Se Paolo Veronese all’apparenza è il grandioso scenografo della sua epoca, che avvolge i suoi quadri con una calda luce solare, abbellendoli con ricchi particolari, degni di una civiltà avanzata e ben governata, nel suo intimo agisce come un Dottore della Chiesa e trasferisce sulla tela i profondi principi teologici del suo essere un buon cristiano. La sua è una religiosità sicura, senza tentennamenti, anche se molto articolata nelle rappresentazioni pittoriche dalle mille sfaccettature.

Claudia Terribile è riuscita a ricostruire con acutezza psicologica anche le immagini che non vediamo sulla tela, ma che si possono immaginare, e concludendo la lunga disquisizione sull’opera pronuncia una frase che potrebbe essere attribuita ad un Profeta: “La fede deriva non da quello che si vede, ma da quello che si sente. Si può rappresentare la fede, non il miracolo”.

Un’altra celebre opera di Veronese è, il “Gesù al tempio che predica ai Dottori”, dove viene rappresentato l’interno del grande tempio di Gerusalemme in cui il giovinetto Gesù, sfuggito allo sguardo attento dei genitori, si ritrova circondato dai Sommi Sacerdoti del tempio, con i quali discute alla pari su problemi teologici.
Con estrema abilità Paolo Veronese ritrae Giuseppe e Maria sullo sfondo dello spiazzo, appena visibili, ma facilmente identificabili perché posti nel punto focale di una fantastica fuga prospettica di colonne.
Vitruvio e Palladio sono sempre nei suoi pensieri!

Tra la folla che circonda i personaggi principali Claudia Terribile ha individuato un uomo, certamente un pellegrino diretto in Terra Santa, per il mantello con la croce ottagona ed il bastone, e non il ramo di palma che avrebbe significato “di ritorno dalla Terra Santa”.
Che ci fa un pellegrino cristiano, (che molto probabilmente ha le sembianze del committente dell’opera stessa), in un luogo sacro all’ebraismo, tassativamente interdetto a tutti coloro che non professavano la religione ebraica?Un miracolo! La fede di quell’uomo ce lo rappresenta, pur senza averne una trascrizione materiale.
Questa l’ipotesi suggestiva di Claudia Terribile, alla quale noi volentieri ci associamo.

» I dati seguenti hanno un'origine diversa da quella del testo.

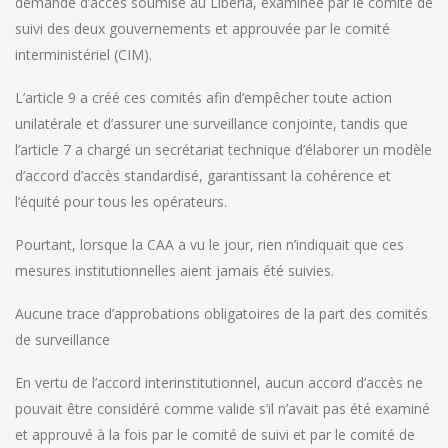
demande d’accès soumise au Liberia, examinée par le comité de
suivi des deux gouvernements et approuvée par le comité
interministériel (CIM).
L’article 9 a créé ces comités afin d’empêcher toute action
unilatérale et d’assurer une surveillance conjointe, tandis que
l’article 7 a chargé un secrétariat technique d’élaborer un modèle
d’accord d’accès standardisé, garantissant la cohérence et
l’équité pour tous les opérateurs.
Pourtant, lorsque la CAA a vu le jour, rien n’indiquait que ces
mesures institutionnelles aient jamais été suivies.
Aucune trace d’approbations obligatoires de la part des comités
de surveillance
En vertu de l’accord interinstitutionnel, aucun accord d’accès ne
pouvait être considéré comme valide s’il n’avait pas été examiné
et approuvé à la fois par le comité de suivi et par le comité de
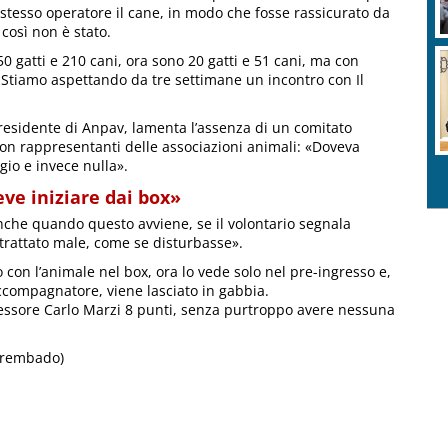
tesso operatore il cane, in modo che fosse rassicurato da
così non è stato.
0 gatti e 210 cani, ora sono 20 gatti e 51 cani, ma con
e. Stiamo aspettando da tre settimane un incontro con Il
presidente di Anpav, lamenta l’assenza di un comitato
 con rappresentanti delle associazioni animali: «Doveva
gio e invece nulla».
eve iniziare dai box»
anche quando questo avviene, se il volontario segnala
trattato male, come se disturbasse».
to con l’animale nel box, ora lo vede solo nel pre-ingresso e,
’accompagnatore, viene lasciato in gabbia.
ssessore Carlo Marzi 8 punti, senza purtroppo avere nessuna
 rembado)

È stata una conferenza affascinante, che ci ha fatto meditare sulla raffinata cultura religiosa e sulla grande capacità di trasmetterla per immagini di Paolo Caliari detto il Veronese. E non va dimenticato che era figlio di uno “spezapreda”!
Paolo Veronese con altre migliaia di artisti, celebri, poco conosciuti o ignoti, che per molti secoli hanno lavorato in Europa, sono e rimarranno per sempre il vero nostro “patrimonio dell’umanità”.
Pensiamo mai quale esistenza povera e vuota sarebbe oggi la nostra, pur facilitata dalle mille invenzioni della civiltà contemporanea, se non avessimo avuto questi fari di cultura e civiltà da ammirare e da interpretare?